|
Paged Result Sets with PHP and Oracle
by Harry Fuecks
Learn how to implement paged result sets, and display large ones efficiently.
Published November 2005
Paged result sets are a common technique for displaying query result sets efficiently. Perhaps the most well known example is the "Result Page" navigation at the bottom of Google search results pages.
In this HowTo you will learn how to implement paged result sets with PHP and Oracle, as well as efficient techniques for displaying large data sets.
The Need for Paged Result Sets
Unlike desktop GUIs, where you might hold a result cursor open in a session while a user scrolls up and down, Web-based applications are limited by the stateless request/response lifecycles of the HTTP protocol; once the request completes, the session is over. What's more, if you deliver thousands of rows in a single response wrapped in an HTML table, end users will obviously suffer--not to mention the underlying infrastructure.
The proven approach to solving this problem is to provide users with the abstract concept of a "page," which gives them a relative location in the result set. Page numbers can be passed via the URL, allowing the statelessness of HTTP to be preserved—a critical part of the shared-nothing architecture Rasmus Lerdorf describes in his article "Do You PHP?". On the server side, the requested page number is mapped to a corresponding sub-sequence of rows from the result set and then published to the user.
Sample Data
As sample data for implementing a paged result set in this HowTo, you'll use the Feedster Top 500 Blog data, which is provided online in an easy-to-parse format at http://top500.feedster.com/top500.tab. Store this data in the following table:
CREATE TABLE feedster_top_blogs (
rank NUMBER PRIMARY KEY,
name VARCHAR2(200),
url VARCHAR2(200),
links NUMBER
);
To implement a paged result set you need to involve all "layers" of your application. First build SELECT queries that return a result cursor containing only the rows for a given page, minimizing traffic between the Web and database servers. You also need a "pager" in the user interface to browse the result set. Finally, you need some logic that translates a page number into the corresponding row numbers in the result set.
User Interface
Let's say you want to allow users to use a "page number" to identify the section of the result set they want to see. The page number they have requested will be passed via the URL, such as http://example.com/results.php?page=5. This approach implies statelessness – anyone can point their browser to "page 5" simply by entering the correct URL. Of course if the underlying data is changing over time, the results that will be displayed for any give page will differ (see Read Consistency section below).
Meanwhile, to help users navigate the dataset, you need to provide a "pager" element in the display that offers links to other pages. Given that you want to support any number of pages—and there may be many pages—the pager element will need restrict itself to a "sliding window" of pages on either side of the current page in the dataset. This helps avoid burdening users with too much information in the display, as well as makes it easier to control the layout in a browser.
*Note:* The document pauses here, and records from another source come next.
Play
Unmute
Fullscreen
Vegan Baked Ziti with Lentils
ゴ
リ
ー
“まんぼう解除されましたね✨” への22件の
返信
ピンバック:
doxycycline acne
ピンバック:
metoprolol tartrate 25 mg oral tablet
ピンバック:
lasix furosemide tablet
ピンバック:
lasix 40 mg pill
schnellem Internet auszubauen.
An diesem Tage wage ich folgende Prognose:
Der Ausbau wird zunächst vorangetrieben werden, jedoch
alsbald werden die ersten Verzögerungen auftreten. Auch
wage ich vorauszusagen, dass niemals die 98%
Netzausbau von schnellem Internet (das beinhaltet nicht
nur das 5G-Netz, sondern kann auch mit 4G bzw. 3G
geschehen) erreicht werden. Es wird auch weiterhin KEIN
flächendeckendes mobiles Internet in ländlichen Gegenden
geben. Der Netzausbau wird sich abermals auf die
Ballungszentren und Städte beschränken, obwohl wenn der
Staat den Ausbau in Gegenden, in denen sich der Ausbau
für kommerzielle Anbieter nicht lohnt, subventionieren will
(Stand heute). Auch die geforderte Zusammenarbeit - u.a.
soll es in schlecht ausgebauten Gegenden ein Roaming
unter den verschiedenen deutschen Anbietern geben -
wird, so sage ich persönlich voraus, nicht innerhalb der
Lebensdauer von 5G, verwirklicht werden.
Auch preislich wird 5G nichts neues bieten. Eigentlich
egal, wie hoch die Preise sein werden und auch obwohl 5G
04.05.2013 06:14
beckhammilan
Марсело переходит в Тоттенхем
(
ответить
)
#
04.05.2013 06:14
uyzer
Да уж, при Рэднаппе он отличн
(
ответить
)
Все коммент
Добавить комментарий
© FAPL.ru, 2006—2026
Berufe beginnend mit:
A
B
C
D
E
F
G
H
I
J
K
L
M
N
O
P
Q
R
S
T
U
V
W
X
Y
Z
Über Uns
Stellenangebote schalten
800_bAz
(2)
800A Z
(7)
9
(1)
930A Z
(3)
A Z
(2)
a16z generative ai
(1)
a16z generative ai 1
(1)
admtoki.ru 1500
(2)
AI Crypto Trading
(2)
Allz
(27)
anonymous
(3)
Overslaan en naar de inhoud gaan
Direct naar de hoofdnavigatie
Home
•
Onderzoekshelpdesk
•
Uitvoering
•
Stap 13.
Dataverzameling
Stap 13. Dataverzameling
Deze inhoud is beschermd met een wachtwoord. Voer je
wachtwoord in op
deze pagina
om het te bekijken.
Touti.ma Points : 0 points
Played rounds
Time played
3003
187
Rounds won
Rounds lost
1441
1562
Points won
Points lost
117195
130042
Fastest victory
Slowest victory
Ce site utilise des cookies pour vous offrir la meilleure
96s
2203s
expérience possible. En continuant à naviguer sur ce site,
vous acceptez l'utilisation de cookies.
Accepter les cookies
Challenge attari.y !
In this example you will display a maximum of five pages on either side of the active page. In addition to the "sliding window," links to the first and last page of the dataset are provided as well as links for the previous and next pages.
Expressing the pager "component" with a PHP function that draws it, the code below allows an arbitrary URL to be passed to the function, for which it will output HTML containing links to pages in the dataset:
<?php
function draw_pager($url, $total_pages, $current_page = 1) {
if ( $current_page <= 0 || $current_page > $total_pages ) {
$current_page = 1;
}
if ( $current_page > 1 ) {
printf( "<a href='$url?page=%d'>[Start]</a> \n" , 1);
printf( "<a href='$url?page=%d'>[Prev]</a> \n" , ($current_page-1));
}
for( $i = ($current_page-5); $i <= $current_page+5; $i++ ) {
if ($i < 1) continue;
if ( $i > $total_pages ) break;
if ( $i != $current_page ) {
printf( "<a href='$url?page=%1\$d'>%1\$d</a> \n" , $i);
} else {
printf("<a href='$url?page=%1\$d'><strong>%1\$d</strong></a> \n",$i);
}
}
if ( $current_page < $total_pages ) {
printf( "<a href='$url?page=%d'>[Next]</a> \n" , ($current_page+1));
printf( "<a href='$url?page=%d'>[End]</a> \n" , $total_pages);
}
}
?>
If you call this function with a dataset 50 pages in total and the current page being 15:
draw_pager('http://example.com/results.php',50,15);
It draws the following HTML:
<a href='http://example.com/results.php?page=1'>[Start]</a>
<a href='http://example.com/results.php?page=14'>[Prev]</a>
<a href='http://example.com/results.php?page=10'>10</a>
<a href='http://example.com/results.php?page=11'>11</a>
<a href='http://example.com/results.php?page=12'>12</a>
<a href='http://example.com/results.php?page=13'>13</a>
<a href='http://example.com/results.php?page=14'>14</a>
<a href='http://example.com/results.php?page=15'><strong>15</strong></a>
<a href='http://example.com/results.php?page=16'>16</a>
<a href='http://example.com/results.php?page=17'>17</a>
<a href='http://example.com/results.php?page=18'>18</a>
<a href='http://example.com/results.php?page=19'>19</a>
<a href='http://example.com/results.php?page=20'>20</a>
<a href='http://example.com/results.php?page=16'>[Next]</a>
<a href='http://example.com/results.php?page=50'>[End]</a>
This HTML will behave similarly to Amazon's A9 search page. In contrast, Google's implementation passes the starting row number, not an abstract page number, via the URL, while the "pager" behaves in a different manner—displaying links 1-10, 11-20, and so on rather than a range of pages that shifts based on the current page.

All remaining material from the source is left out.